De todas formas, pasados sueño, ensueño y pesadilla, se impone el estar despierto. Y bien despierto. La vida es, al par, espectáculo y tarea. Paisaje que hay que mirar con enamoramiento y trabajo que debe acometerse con coraje. La vida, para abrir los ojos y las manos; para levantar deseos. Para usar la risa y el lamento en sano equilibrio, porque, ¡ay del hombre que sólo quiere la risa! ¡Y pobre del hombre que se empeña en creer que el «valle de lágrimas» es puro desierto sin arroyos y sin flores! Estar despierto es misión trabajosa, y por eso las treguas del sueño y del ensueño. Estar despierto es afrontar la existencia en todas sus dimensiones. Y no basta, por tanto, el salir del sueño y levantarse de la cama. Urge caminar con visión firme, con paso decidido. Y ¿está despierto quien camina sin saber dónde va? ¿Salió decididamente del sueño quien, creyéndose en «plena faena» se debate en confusiones, titubeos, zozobras, temores? Es una ciencia el despertarse del todo, el despertarse de verdad. Cada mañana, ¿no debiera la mente de cada hombre trazar sus coordenadas? Eugenio d’Ors decía que, como primera providencia al empezar la jornada, urge un cuadro sinóptico y una oración. Sinopsis preparatoria que agaville ideas con vista a la eficacia del pensamiento y del trabajo. Sinopsis que resume y no programación difusa que derrama. Y, además, oración para que el quehacer no se condene a sí mismo en régimen de secano.

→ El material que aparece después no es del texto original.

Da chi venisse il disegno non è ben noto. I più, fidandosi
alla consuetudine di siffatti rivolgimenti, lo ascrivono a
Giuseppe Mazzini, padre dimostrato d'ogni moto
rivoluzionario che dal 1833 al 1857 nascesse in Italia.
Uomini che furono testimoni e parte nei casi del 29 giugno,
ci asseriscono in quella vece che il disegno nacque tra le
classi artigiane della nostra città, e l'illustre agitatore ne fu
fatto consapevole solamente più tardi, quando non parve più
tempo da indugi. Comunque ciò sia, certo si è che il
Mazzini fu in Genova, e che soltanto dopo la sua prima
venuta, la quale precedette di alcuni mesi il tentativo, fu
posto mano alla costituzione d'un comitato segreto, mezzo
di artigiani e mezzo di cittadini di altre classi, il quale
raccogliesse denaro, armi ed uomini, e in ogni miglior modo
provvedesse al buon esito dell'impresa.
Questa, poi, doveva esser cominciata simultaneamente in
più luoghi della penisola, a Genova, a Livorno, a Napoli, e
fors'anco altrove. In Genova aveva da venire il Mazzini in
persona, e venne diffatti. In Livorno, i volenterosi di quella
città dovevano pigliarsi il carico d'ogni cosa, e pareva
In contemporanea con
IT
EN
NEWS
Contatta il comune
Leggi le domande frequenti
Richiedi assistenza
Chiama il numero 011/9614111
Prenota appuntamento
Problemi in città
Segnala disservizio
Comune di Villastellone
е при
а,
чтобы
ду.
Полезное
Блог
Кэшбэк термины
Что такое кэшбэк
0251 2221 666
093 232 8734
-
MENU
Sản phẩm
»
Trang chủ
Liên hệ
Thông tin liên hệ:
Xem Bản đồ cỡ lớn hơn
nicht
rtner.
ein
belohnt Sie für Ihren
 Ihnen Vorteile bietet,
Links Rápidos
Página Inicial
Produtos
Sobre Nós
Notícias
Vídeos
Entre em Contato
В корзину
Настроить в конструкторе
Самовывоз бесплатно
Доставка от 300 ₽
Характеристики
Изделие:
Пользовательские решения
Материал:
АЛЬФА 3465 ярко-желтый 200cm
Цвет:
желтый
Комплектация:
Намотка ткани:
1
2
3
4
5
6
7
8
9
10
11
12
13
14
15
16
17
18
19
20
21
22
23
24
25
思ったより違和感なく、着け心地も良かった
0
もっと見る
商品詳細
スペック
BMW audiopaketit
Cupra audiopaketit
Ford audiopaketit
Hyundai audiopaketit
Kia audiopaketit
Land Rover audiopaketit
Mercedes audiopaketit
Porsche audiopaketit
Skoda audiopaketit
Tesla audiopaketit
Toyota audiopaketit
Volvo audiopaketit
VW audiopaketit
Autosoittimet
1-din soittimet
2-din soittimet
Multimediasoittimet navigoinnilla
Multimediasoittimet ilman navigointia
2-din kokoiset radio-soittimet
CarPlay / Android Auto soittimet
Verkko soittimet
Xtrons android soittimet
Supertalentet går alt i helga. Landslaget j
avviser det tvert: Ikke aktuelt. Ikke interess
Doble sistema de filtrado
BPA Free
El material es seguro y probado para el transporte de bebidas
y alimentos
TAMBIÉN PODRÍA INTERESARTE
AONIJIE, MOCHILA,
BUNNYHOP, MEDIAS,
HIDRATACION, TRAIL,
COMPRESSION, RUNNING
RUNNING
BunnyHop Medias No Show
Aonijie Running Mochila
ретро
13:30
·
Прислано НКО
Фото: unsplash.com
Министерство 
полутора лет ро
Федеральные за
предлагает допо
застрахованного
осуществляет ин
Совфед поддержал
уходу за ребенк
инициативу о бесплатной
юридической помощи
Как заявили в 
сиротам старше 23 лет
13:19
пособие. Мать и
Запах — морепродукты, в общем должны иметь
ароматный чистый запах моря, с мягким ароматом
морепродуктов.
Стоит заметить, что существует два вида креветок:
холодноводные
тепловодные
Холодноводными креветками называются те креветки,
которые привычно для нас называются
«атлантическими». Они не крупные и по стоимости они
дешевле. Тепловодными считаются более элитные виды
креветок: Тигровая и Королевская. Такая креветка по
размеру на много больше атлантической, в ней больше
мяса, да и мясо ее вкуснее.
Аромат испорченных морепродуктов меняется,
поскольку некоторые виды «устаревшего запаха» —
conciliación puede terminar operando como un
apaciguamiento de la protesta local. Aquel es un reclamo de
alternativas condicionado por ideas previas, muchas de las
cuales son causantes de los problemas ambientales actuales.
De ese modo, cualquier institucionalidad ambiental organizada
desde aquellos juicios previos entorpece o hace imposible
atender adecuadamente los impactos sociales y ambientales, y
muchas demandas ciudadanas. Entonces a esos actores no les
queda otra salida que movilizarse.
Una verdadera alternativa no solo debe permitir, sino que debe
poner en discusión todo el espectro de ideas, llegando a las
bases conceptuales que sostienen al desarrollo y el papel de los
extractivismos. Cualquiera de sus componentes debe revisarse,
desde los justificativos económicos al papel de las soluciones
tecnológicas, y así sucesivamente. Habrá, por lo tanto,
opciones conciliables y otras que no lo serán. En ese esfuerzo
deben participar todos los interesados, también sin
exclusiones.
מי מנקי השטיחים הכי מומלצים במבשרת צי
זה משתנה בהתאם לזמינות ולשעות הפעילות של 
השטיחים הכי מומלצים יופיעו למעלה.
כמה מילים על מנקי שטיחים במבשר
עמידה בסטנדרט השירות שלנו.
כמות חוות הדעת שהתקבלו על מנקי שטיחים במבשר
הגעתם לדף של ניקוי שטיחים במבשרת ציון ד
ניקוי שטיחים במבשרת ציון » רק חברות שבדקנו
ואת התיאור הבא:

¡Estar despierto! Insisto en que no deja de ser cosa difícil y compleja. Quizá hay quienes asimilan el «estar despierto» del hombre y el estar despierto de la ardilla. Y no es eso. Cierto que el vivir demanda un movimiento. Pero si a la ardilla, para moverse le basta el desplazarse, al hombre no. Las mejores procesiones del hombre van siempre por dentro. ¿No confundimos con esto de la «actividad»? ¿No existe aquí un «quid pro quo»? Hay espíritus sedentarios siempre al volante y a una velocidad de ciento veinte. Hubo —¿hay aún?— espíritus de una inquietud prodigiosa y que, sin embargo, no salieron de su ámbito. Como Kant que, según cuenta, no viajó cincuenta kilómetros más allá de Konisberga. O como los místicos —torrencial actividad interna— que no dejaban nunca su celda porque desde su celda veían el sol, el campo y las estrellas. «¿Y, qué verás —les recordaba el Kempis—, que verás en alguna parte que aquí no veas?». Ciencia y técnica del «estar despierto» para entrañar de verdad al mundo en sus repliegues íntimos, y para conocerse sin descanso. Porque falta siempre tiempo para ver y comprender. «Ars longa, vitae brevis». Y quizá nunca estamos lo suficientemente vivos. Y toda la modorra que nos trae el no despertar del todo, ¿no viene de esa superficialidad frívola de vivir en la corteza de la vida, enviscados en los flujos, en las gelatinas del aburguesamiento cómodo?
Pero tan difícil es el «estar despierto», el estar atento a la plural e innumerable vida, tanto puede fatigar, que un profesor de Nottingham —Stuarte Lewis— ha propuesto, como remedio, la técnica del «soñar despierto». No basta el sueño del estar dormido seis u ocho horas. Durante la vigilia la mente necesita también periódicas evasiones porque las ondas encefalográficas del sueño aparecen, según el profesor, cada noventa minutos. Y por eso estima que, para evitar neurosis y estados de ansiedad, urgen los sueños en plena vigilia. Pero, ¿cómo? ¿Cómo soñar despierto? Ello requiere una técnica especial cuyo «manejo» no aclara el profesor de Nottingham. ¿No se reducirá esa técnica a la búsqueda y procura de un tantico de poesía y de amable locura? Lo útil, lo funcional, lo práctico, nos están descoyuntando el espíritu en este mundo de pragmatismos. Horacio aconsejaba: «Disuelve en tu cordura un grano de locura». Hay que ir pensando en este específico «un grano de locura» que es casi lo mismo que un grano de poesía. Hay que ir pensando en este específico idóneo, tanto para dormir, como para ensoñar, como para estar despiertos.